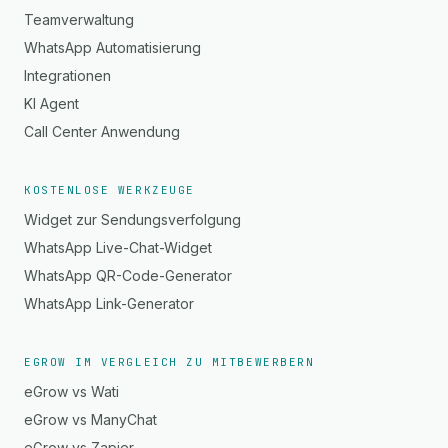
Teamverwaltung
WhatsApp Automatisierung
Integrationen
KI Agent
Call Center Anwendung
KOSTENLOSE WERKZEUGE
Widget zur Sendungsverfolgung
WhatsApp Live-Chat-Widget
WhatsApp QR-Code-Generator
WhatsApp Link-Generator
EGROW IM VERGLEICH ZU MITBEWERBERN
eGrow vs Wati
eGrow vs ManyChat
eGrow vs Zapier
-.-.-
▸ WHAT IS REQUIRED
The result consists of the line with "WhatsApp Link-Generator" through the last line of the entries above, repeated exactly and with nothing else.

▸ SOLVED EXERCISE
WhatsApp Link-Generator
EGROW IM VERGLEICH ZU MITBEWERBERN
eGrow vs Wati
eGrow vs ManyChat
eGrow vs Zapier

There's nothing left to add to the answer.